Tuesday, September 25, 2007
Home Shell Gets Viscous with Tatneft
Sep. 25, 2007 - Kommersant - The Anglo-Dutch Shell Oil Co. has begun its third production project in Russia. On Thursday, Tatneft plans to sign an agreement with Shell forming a joint venture to develop shale oil deposits in Tatarstan. There are 12 such deposits known in the Cheremshano-Bastryksky licensed zone in Tatarstan with a total recoverable reserves of 26 million tons. Tatneft expects the joint venture to produce 1.5 million tons of shale oil per year by 2017. Shell produces 2.5 percent of the world's oil and 3 percent of the world's natural gas.
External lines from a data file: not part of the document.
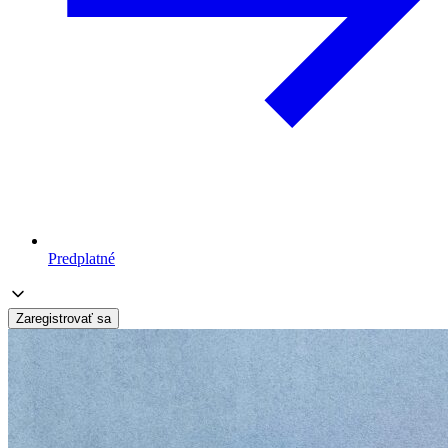
Predplatné
Zaregistrovať sa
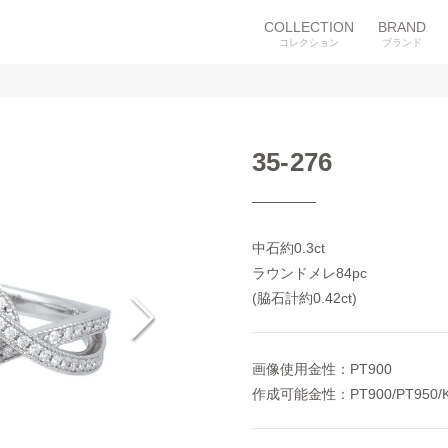
COLLECTION
BRAND
コレクション
ブランド
35-276
中石約0.3ct

ラウンドメレ84pc

(脇石計約0.42ct)
画像使用金性：PT900

作成可能金性：PT900/PT950/K1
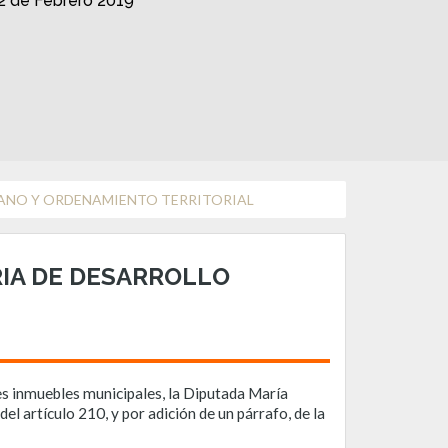
2 de Febrero 2019
BANO Y ORDENAMIENTO TERRITORIAL
IA DE DESARROLLO
nes inmuebles municipales, la Diputada María
 artículo 210, y por adición de un párrafo, de la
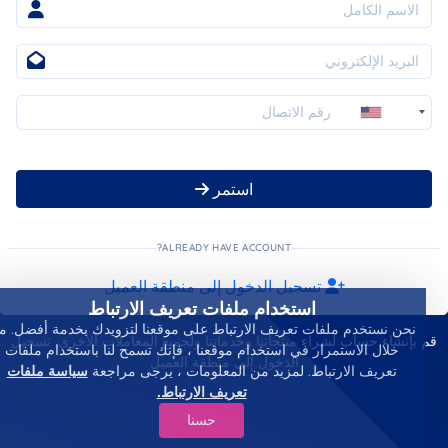
+1
استمر
ALREADY HAVE ACCOUNT?
تسجيل الدخول إلى منطقة العميل
استخدام ملفات تعريف الارتباط
نحن نستخدم ملفات تعريف الارتباط على موقعنا لتزويدك بخدمة أفضل. م
قم بإنشاء حساب لشراء منتجاتنا وخدماتنا ولجميع المعاملات الأخرى. تسجيل
خلال الاستمرار في استخدام موقعنا ، فإنك تسمح لنا باستخدام ملفات
الدخول إلى منطقة العميل
تعريف الارتباط. لمزيد من المعلومات ، يرجى مراجعة
سياسة ملفات
تعريف الارتباط.
حسنا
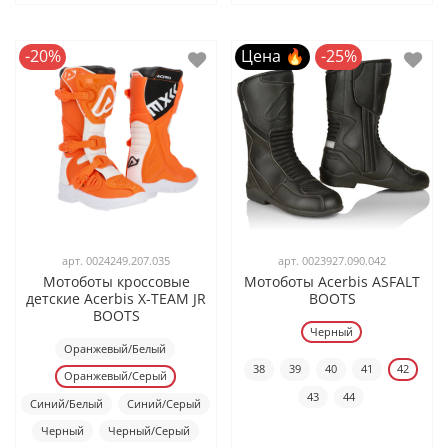
-20%
Цена 🔥
-25%
арт.
0024249.207.035
арт.
0023927.090.042
Мотоботы кроссовые
Мотоботы Acerbis ASFALT
детские Acerbis X-TEAM JR
BOOTS
BOOTS
Черный
Оранжевый/Белый
38
39
40
41
42
Оранжевый/Серый
43
44
Синий/Белый
Синий/Серый
Черный
Черный/Серый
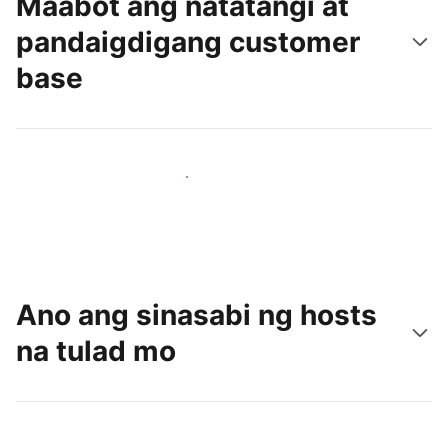
Maabot ang natatangi at
pandaigdigang customer
base
Makaabot ng mga bagong guest ngayon
Ano ang sinasabi ng hosts
na tulad mo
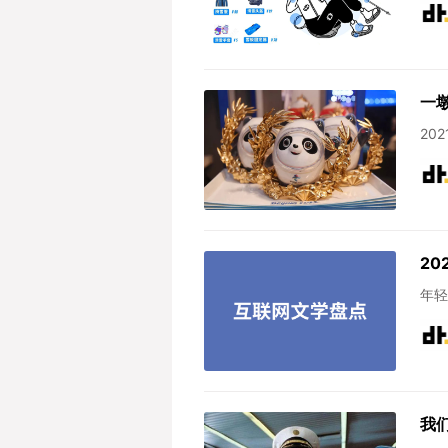
一
20
2
年轻
我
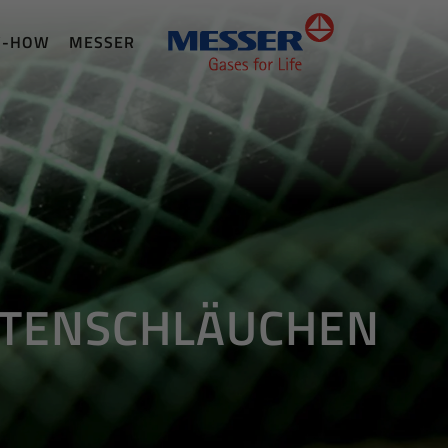
W-HOW
MESSER
RTENSCHLÄUCHEN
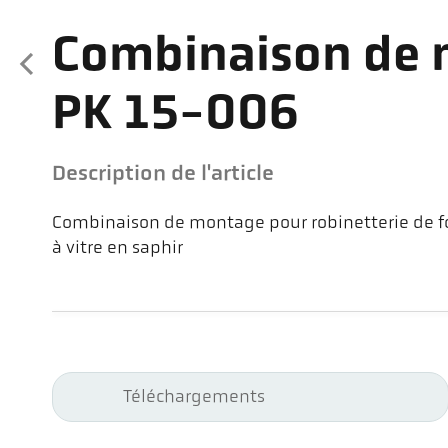
Combinaison de
PK 15-006
Description de l'article
Combinaison de montage pour robinetterie de fo
à vitre en saphir
Téléchargements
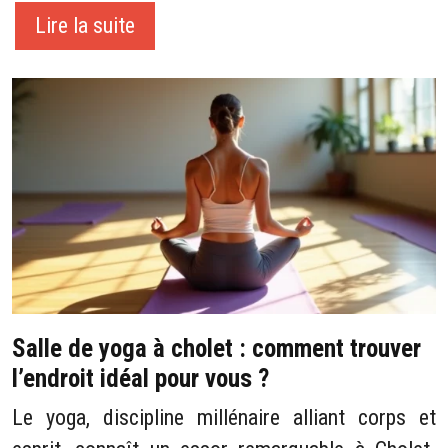
Lire la suite
Salle de yoga à cholet : comment trouver
l’endroit idéal pour vous ?
Le yoga, discipline millénaire alliant corps et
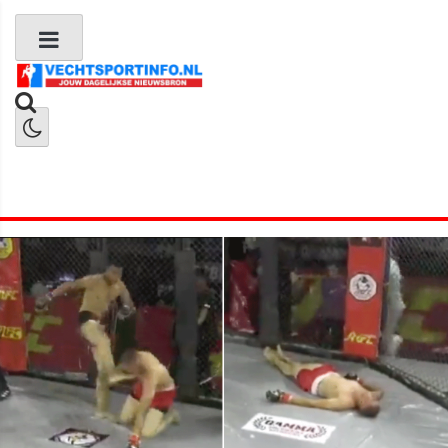
Boks Nieuws
Kickboks Nieuws
MMA Nieuws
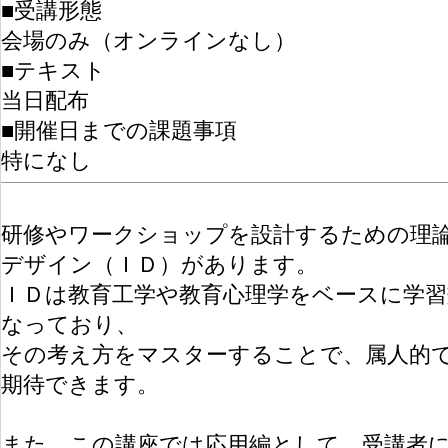
■受講形態
会場のみ（オンラインなし）
■テキスト
当日配布
■開催日までの課題事項
特になし
研修やワークショップを設計するための理
デザイン（ＩＤ）があります。
ＩＤは教育工学や教育心理学をベースに学
なっており、
その考え方をマスターすることで、属人的
期待できます。
また、この講座では応用編として、受講者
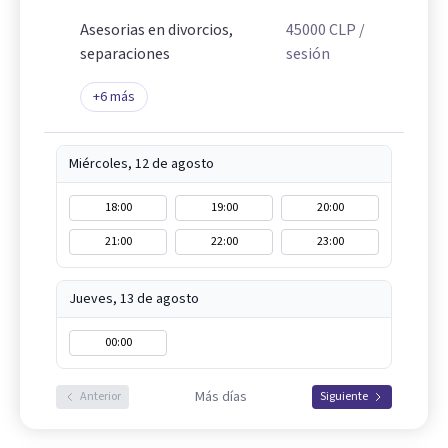
Asesorias en divorcios,
45000
CLP
/
separaciones
sesión
+
6
más
Miércoles, 12 de agosto
18:00
19:00
20:00
21:00
22:00
23:00
Jueves, 13 de agosto
00:00
Más días
Anterior
Siguiente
It owns 27.5 percent of shares in Sakhalin Energy, operator of the Sakhalin 2 project; 50 percent of Salym Petroleum Development, the project to develop the eponymous deposits; 27 filling stations in Moscow and St. Petersburg; and 50 percent of Shell and Aerofuels, which fuels airplanes at Domodedovo Airport in Moscow. Salym Petroleum Development is expected to produce 4 million tons of oil this year, and Sakhalin should produce around that amount as well. Shell already produces shale oil in a joint venture with Chevron and Western Oil Sands LP in which Shell owns 60 percent. They produce 7.5 tons of shale oil per year from oil-bearing sands in Canada as part of the Athabasca Oil Sands Project. The company expect to boost production to 12.5 million tons per year by 2010 and to meet 10 percent of Canada's oil needs with it. The 12 deposits in Tatarstan had long been considered unprofitable. That changed when Tatneft succeeded in having them recategorized as high-viscosity oil deposits, freeing them from the mineral use tax under a Federal Mineral Use Agency (Rosnedra) decision earlier this year. Technological developments have also lowered the cost of shale oil production in recent years. Tatarstan is a particularly promising site for its production because its deposits are located at a depth of 80-200 m. instead of 1-1.5 km., which is usual throughout the world.